|Year : 2016 | Volume
| Issue : 2 | Page : 105-109
Sudden sensorineural hearing loss in adults - Our experience with a multidrug high-dose steroid regimen at a tertiary care hospital
Vivek Gupta, Abhineet Jain DLO, DNB , Praveer K Banerjee, Sonam Rathi
Department of ENT and Head & Neck Surgery, JLN Hospital, Bhilai, Chhattisgarh, India
|Date of Submission||29-Jul-2015|
|Date of Acceptance||27-Sep-2015|
|Date of Web Publication||25-Apr-2016|
Department of ENT and Head & Neck Surgery, JLN Hospital & RC, Sector-9, Bhilai 490009, Chattisgarh
Source of Support: None, Conflict of Interest: None
Sudden sensorineural hearing loss is a confusing and controversial issue in our practice since no standard definition, evaluation method and treatment protocol exists. It is more a symptom than a disease entity. It is an otological emergency with narrow golden period of treatment.

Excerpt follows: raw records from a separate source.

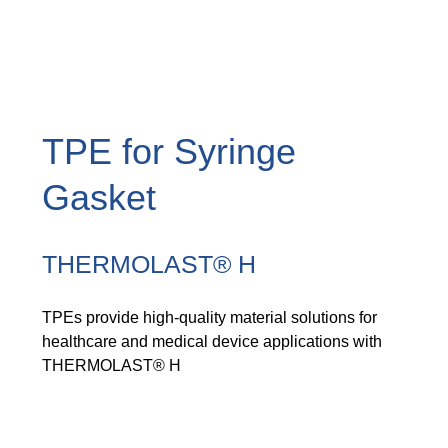
TPE for Syringe
Gasket
THERMOLAST® H
TPEs provide high-quality material solutions for
healthcare and medical device applications with
THERMOLAST® H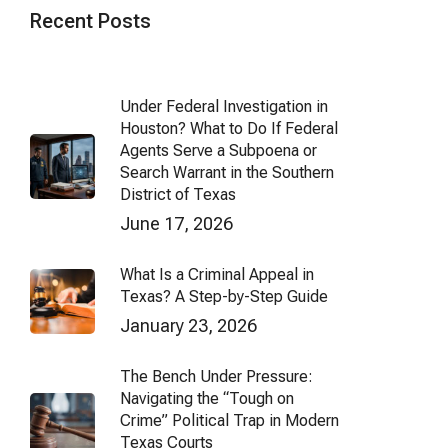
Recent Posts
Under Federal Investigation in
Houston? What to Do If Federal
Agents Serve a Subpoena or
Search Warrant in the Southern
District of Texas
June 17, 2026
What Is a Criminal Appeal in
Texas? A Step-by-Step Guide
January 23, 2026
The Bench Under Pressure:
Navigating the “Tough on
Crime” Political Trap in Modern
Texas Courts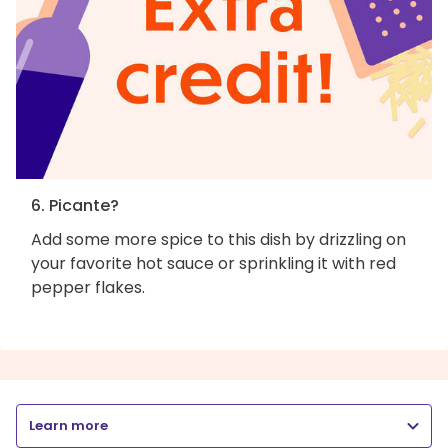
6. Picante?
Add some more spice to this dish by drizzling on
your favorite hot sauce or sprinkling it with red
pepper flakes.
Learn more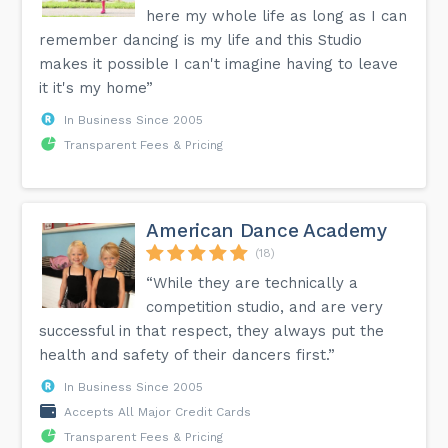
here my whole life as long as I can
remember dancing is my life and this Studio
makes it possible I can't imagine having to leave
it it's my home”
In Business Since 2005
Transparent Fees & Pricing
American Dance Academy
(18)
“While they are technically a
competition studio, and are very
successful in that respect, they always put the
health and safety of their dancers first.”
In Business Since 2005
Accepts All Major Credit Cards
Transparent Fees & Pricing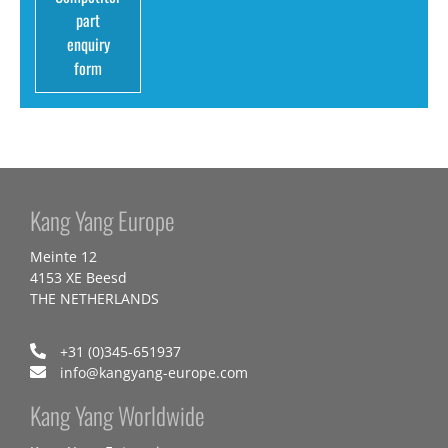
part
enquiry
form
Kang Yang Europe
Meinte 12
4153 XE Beesd
THE NETHERLANDS
+31 (0)345-651937
info@kangyang-europe.com
Kang Yang Worldwide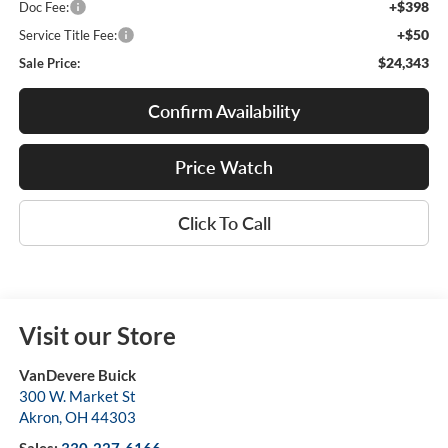
+$398
Doc Fee:
+$50
Service Title Fee:
$24,343
Sale Price:
Confirm Availability
Price Watch
Click To Call
Visit our Store
VanDevere Buick
300 W. Market St
Akron
,
OH
44303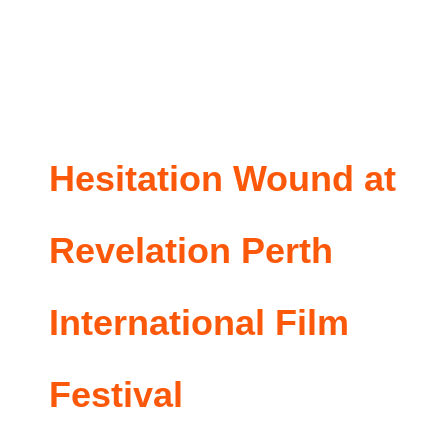
Hesitation Wound at
Revelation Perth
International Film
Festival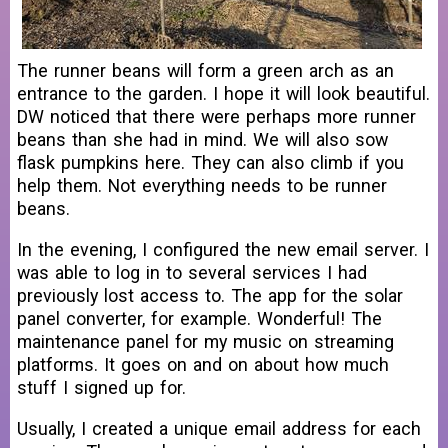
The runner beans will form a green arch as an
entrance to the garden. I hope it will look beautiful.
DW noticed that there were perhaps more runner
beans than she had in mind. We will also sow
flask pumpkins here. They can also climb if you
help them. Not everything needs to be runner
beans.
In the evening, I configured the new email server. I
was able to log in to several services I had
previously lost access to. The app for the solar
panel converter, for example. Wonderful! The
maintenance panel for my music on streaming
platforms. It goes on and on about how much
stuff I signed up for.
Usually, I created a unique email address for each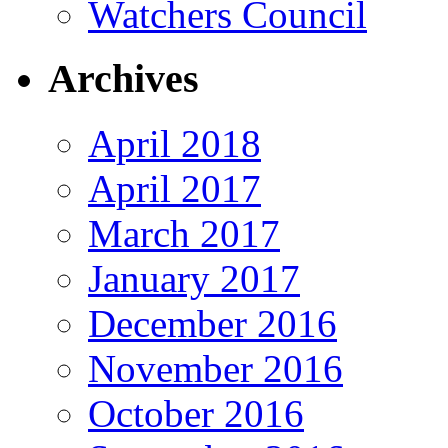
Watchers Council
Archives
April 2018
April 2017
March 2017
January 2017
December 2016
November 2016
October 2016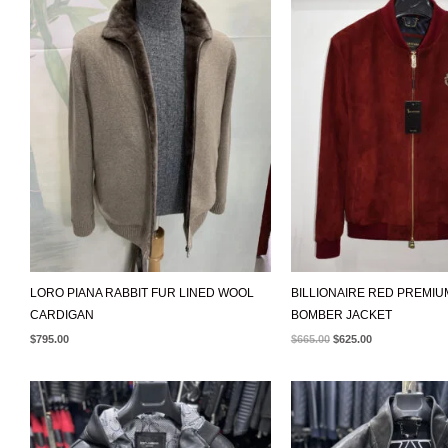
WAS:
IS:
$665.00.
$625.00.
LORO PIANA RABBIT FUR LINED WOOL
BILLIONAIRE RED PREMI
CARDIGAN
BOMBER JACKET
$
795.00
$
665.00
$
625.00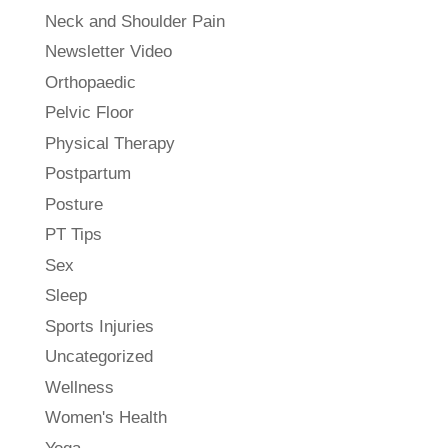
Neck and Shoulder Pain
Newsletter Video
Orthopaedic
Pelvic Floor
Physical Therapy
Postpartum
Posture
PT Tips
Sex
Sleep
Sports Injuries
Uncategorized
Wellness
Women's Health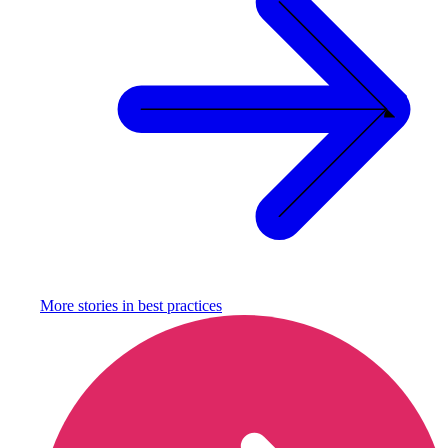
More stories in
best practices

To establish the early diagnosis, treatment and study the outcome of treatment.
Design and method
It is a prospective study, including patients >18 year age who had presented with sudden sensorineural hearing loss in ENT opd. Patients underwent general systemic and ENT examination, pure tone audiometry, impedance audiometry and necessary imaging. After diagnosis patients were treated with i.v. methylprednisolone 2 gm loading dose on day 1 followed by 1 gm BD for 2 days. and then tab. Prednisolone (1 mg/kg/day) for 5 days, gradually tapered over next 10 days along with tab. pentoxyfylline 400 mg TDS for 14 days with inj.methylcobalamine i.m. OD for 3 days. Pure tone audiogram was repeated on 4th day, 3 week, and 6 weeks after diagnosis.

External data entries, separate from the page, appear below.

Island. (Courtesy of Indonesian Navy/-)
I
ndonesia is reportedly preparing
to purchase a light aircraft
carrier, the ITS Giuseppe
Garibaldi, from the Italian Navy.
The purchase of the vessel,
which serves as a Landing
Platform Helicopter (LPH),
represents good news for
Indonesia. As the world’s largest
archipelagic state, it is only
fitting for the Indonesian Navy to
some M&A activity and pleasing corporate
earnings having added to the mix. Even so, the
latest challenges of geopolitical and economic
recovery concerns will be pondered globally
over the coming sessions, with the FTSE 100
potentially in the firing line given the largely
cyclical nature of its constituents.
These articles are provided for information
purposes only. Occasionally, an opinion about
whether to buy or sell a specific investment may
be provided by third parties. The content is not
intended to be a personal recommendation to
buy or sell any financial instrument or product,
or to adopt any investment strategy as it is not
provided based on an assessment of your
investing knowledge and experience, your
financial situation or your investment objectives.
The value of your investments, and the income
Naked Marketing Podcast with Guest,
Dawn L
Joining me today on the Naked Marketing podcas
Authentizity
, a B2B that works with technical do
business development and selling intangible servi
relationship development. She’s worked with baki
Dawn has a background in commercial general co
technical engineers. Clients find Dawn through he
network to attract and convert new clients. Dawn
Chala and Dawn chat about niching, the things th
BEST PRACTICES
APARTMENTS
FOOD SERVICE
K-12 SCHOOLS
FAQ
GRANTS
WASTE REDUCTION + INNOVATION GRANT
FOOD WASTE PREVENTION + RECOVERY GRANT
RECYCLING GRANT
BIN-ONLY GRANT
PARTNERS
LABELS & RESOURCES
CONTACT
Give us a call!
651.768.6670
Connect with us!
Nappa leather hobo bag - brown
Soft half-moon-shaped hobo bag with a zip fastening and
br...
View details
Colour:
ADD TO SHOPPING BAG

The study group included 37 patients who were diagnosed and treated. 56.76% of patients had sudden SNHL of < 72 hrs. duration, while 43.24% had sudden SNHL of >72 hrs. duration. The majority i.e. 35.14% had severe hearing loss (71-90 db) followed by 29.73% with moderate hearing loss (41-55 db). Tinnitus was noted as commonest associated symptom in 78.38% followed by tinnitus & vertigo in 21.62%. As per etiology, idiopathic cause (64.86%) was followed by acoustic trauma (24.32%) and head trauma (10.81%) in study group .In terms of recovery, 35.14% patients had complete recovery while 40.54% and 24.32% patients had partial and no recovery respectively.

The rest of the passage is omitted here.